Oleh: La Ode Muhram Naadu, S.H., M.H
(Pengamat/Alumni Fakultas Hukum Universitas Halu Oleo Kendari)
Tenaga Pendamping Profesional nampaknya belum bisa bernapas lega usai penetapan Daftar Calon Tetap (DCT). Pasalnya, pihak penyelenggara di beberapa daerah, seperti Luwu, Sumatera Selatan, Lampung Selatan dan beberapa daerah lain mempermasalahkannya.
Di Sulawesi Tenggara, sebagaimana dikutip dari pemberitaan media daring, Ketua Bawaslu Sultra Hamiruddin Udu mengelompokkan Pendamping Desa sebagai pihak yang wajib mengundurkan diri jikalau ingin mencaleg.
Hal itu dipostulasi berdasar pada Pasal 7 huruf k PKPU Nomor 20 Tahun 2018 tentang Pencalonan Anggota DPR, DPRD Provinsi, dan DPRD Kabupaten/Kota, yang mana setiap calon yang mendapatkan gaji atau tunjangan melalui dana pemerintah harus mundur. Sebagaimana dikemukakan usai sidang dugaan pelanggaran administrasi di Kantor Sekretariat Bawaslu Sultra, Jumat (2/11/2018).
Posisi Kasus
Terdapat dua hal yang berbeda dari kasus ini. Yang pertama, seorang Tenaga Pendamping Profesional berhadapan dengan kontrak kerjanya dan Yang kedua, Tenaga Pendamping Profesional berhadapan dengan syarat kontestasi kepemiluan. Terhadap yang pertama sesungguhnya tidak memiliki korelasi dengan yang kedua, sebab pembidanganannya cenderung ke ranah privat.
Kasus Pertama. Berkenaan dengan kontrak kerjanya, Tenaga Pendamping Profesional harus mundur atau tidak adalah berkenaan dengan hukum perjanjian itu sendiri. Dimana tunduk pada asas pacta sunt servanda. Apakah dalam kontrak melakukan pelarangan atau tidak, perlulah diidentifikasi.

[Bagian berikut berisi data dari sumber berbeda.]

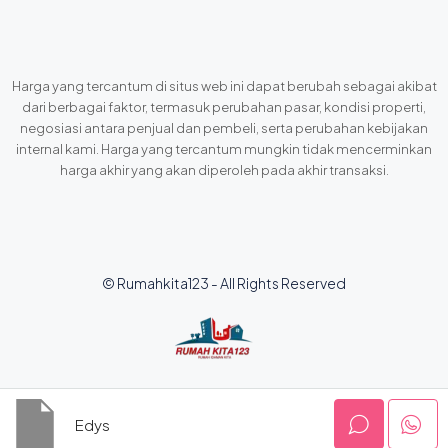
Harga yang tercantum di situs web ini dapat berubah sebagai akibat
dari berbagai faktor, termasuk perubahan pasar, kondisi properti,
negosiasi antara penjual dan pembeli, serta perubahan kebijakan
internal kami. Harga yang tercantum mungkin tidak mencerminkan
harga akhir yang akan diperoleh pada akhir transaksi.
© Rumahkita123 - All Rights Reserved
Edys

Syarat pelarangan tersebut terdapat pada SOP Pembinaan dan Pengendalian Tenaga Pendamping Profesional yang dikeluarkan oleh Dirjen Pembangunan dan Pemberdayaan Masyarakat dan Desa Kementrian Desa dan Pembangunan daerah Tertinggal dan Transmigrasi. Pada Bab IV Poin A terdapat tata perilaku dan etika profesi. Dimana pada perihal jabatan publik, Tenaga Pendamping tidak diperbolehkan menduduki jabatan publik/kepengurusan partai politik.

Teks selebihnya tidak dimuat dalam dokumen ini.